We are inviting healthcare practitioners and students—physicians, nurses, counselors, therapists—as well as patients, and the families and friends of patients to share accounts of healing or wounding communication in medical settings—doctors' offices, hospitals, hospices, clinics—with the intention of using this information to improve communications between doctors, nurses and other healthcare professionals and those who depend on them for care. We invite accounts of events that you were directly involved in as an actor or direct observer.

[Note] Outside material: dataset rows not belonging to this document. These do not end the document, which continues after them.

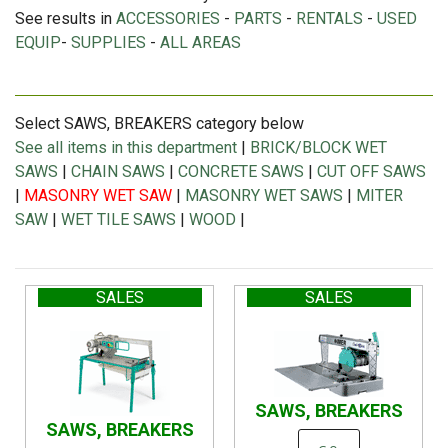
See results in
ACCESSORIES
-
PARTS
-
RENTALS
-
USED
EQUIP
-
SUPPLIES
-
ALL AREAS
Select SAWS, BREAKERS category below
See all items in this department
|
BRICK/BLOCK WET
SAWS
|
CHAIN SAWS
|
CONCRETE SAWS
|
CUT OFF SAWS
|
MASONRY WET SAW
|
MASONRY WET SAWS
|
MITER
SAW
|
WET TILE SAWS
|
WOOD
|
SALES
SALES
SAWS, BREAKERS
SAWS, BREAKERS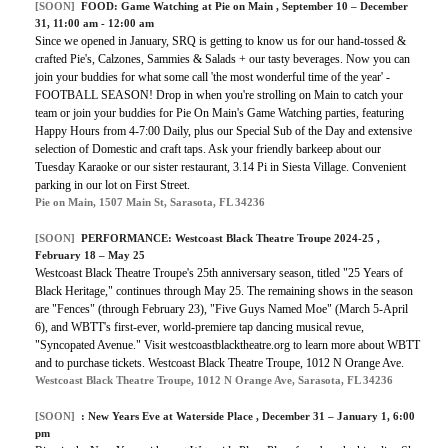
[SOON]
FOOD:
Game Watching at Pie on Main
, September 10 – December
31, 11:00 am - 12:00 am
Since we opened in January, SRQ is getting to know us for our hand-tossed &
crafted Pie's, Calzones, Sammies & Salads + our tasty beverages. Now you can
join your buddies for what some call 'the most wonderful time of the year' -
FOOTBALL SEASON! Drop in when you're strolling on Main to catch your
team or join your buddies for Pie On Main's Game Watching parties, featuring
Happy Hours from 4-7:00 Daily, plus our Special Sub of the Day and extensive
selection of Domestic and craft taps. Ask your friendly barkeep about our
Tuesday Karaoke or our sister restaurant, 3.14 Pi in Siesta Village. Convenient
parking in our lot on First Street.
Pie on Main, 1507 Main St, Sarasota, FL 34236
[SOON]
PERFORMANCE:
Westcoast Black Theatre Troupe 2024-25
,
February 18 – May 25
Westcoast Black Theatre Troupe's 25th anniversary season, titled "25 Years of
Black Heritage," continues through May 25. The remaining shows in the season
are "Fences" (through February 23), "Five Guys Named Moe" (March 5-April
6), and WBTT's first-ever, world-premiere tap dancing musical revue,
"Syncopated Avenue." Visit westcoastblacktheatre.org to learn more about WBTT
and to purchase tickets. Westcoast Black Theatre Troupe, 1012 N Orange Ave.
Westcoast Black Theatre Troupe, 1012 N Orange Ave, Sarasota, FL 34236
[SOON]
:
New Years Eve at Waterside Place
, December 31 – January 1, 6:00
pm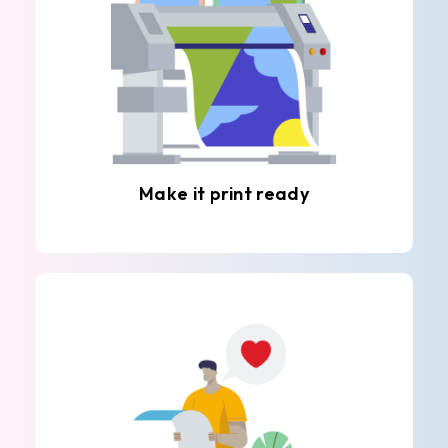
Make it print ready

Our intention is to use this information to help guide us as we prepare a publication on communication in healthcare to identify what forms of communication are most powerfully positive for people, what forms are most painful, and to gather some speaking examples of both that come from real people with real stories to tell—people who want to tell their stories in order to make a positive difference for themselves, and others, in the future. We intend to develop a book that will be equally valuable to patients and practitioners.
We are providing you with a standard questionnaire to get you started. This is not intended as a scientific quantitative survey, but we are very interested in the quality of your responses, making sure that people consider similar issues so that information can be more readily and persuasively shared with others. The questions we ask here are designed to help you identify the small shifts in intellectual frame, emotional response, and verbal and non-verbal behaviors that can greatly increase the level of comfort and trust between healthcare provider and patient.

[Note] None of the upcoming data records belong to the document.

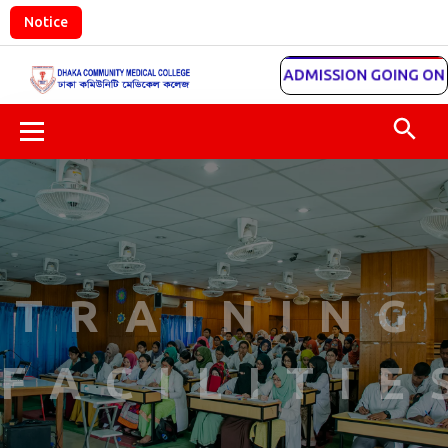
Notice
ADMISSION GOING ON
TRAINING
FACILITIE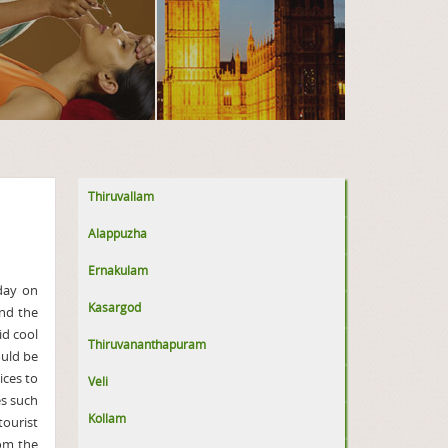
Thiruvallam
Alappuzha
Ernakulam
iday on
Kasargod
and the
id cool
Thiruvananthapuram
uld be
vices to
Veli
es such
Kollam
ourist
rom the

You don't need to answer the questions as questions, just review your story and see that you have addressed them as best you can. We do ask you to consider your story from different points of view and to identify another circumstance that is different in quality from the one you are describing now (positive if your main story is negative, negative if your main story is positive).

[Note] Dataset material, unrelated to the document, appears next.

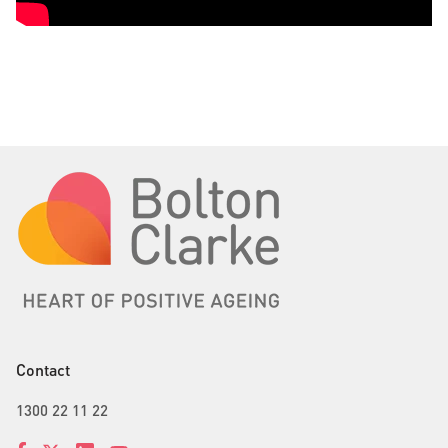
Contact
1300 22 11 22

Thank you for taking the time to share these important experiences with us.
If you are interested in learning about the results of the project when it is finished, please indicate this when you submit, otherwise we will simply copy your submission into our data base and delete your e-mail address from our files.
QUESTIONNAIRE DO NO HARM Healing and Wounding Communication in Medicine
POINT
1. Is this an example of healing or wounding speech? Choose one example
of either healing or wounding communication to focus on here.
2. Were you a participant or an observer of the interaction?
3. What happened?
a. Setting: (hospital, clinic, doctor's office, hospice, home)
b. Describe the situation:
c. Describe the participants:
d. What were the significant comments and behavior?
e. How did body language intensify or counteract the words?
f. Immediate responses to the comments and behavior from the recipient? From bystanders?
g. Long term consequences?
4. What do you feel was most damaging (healing) about the comments and behavior?
5. Why do you think the person who was wounding (healing) spoke the way he or she did?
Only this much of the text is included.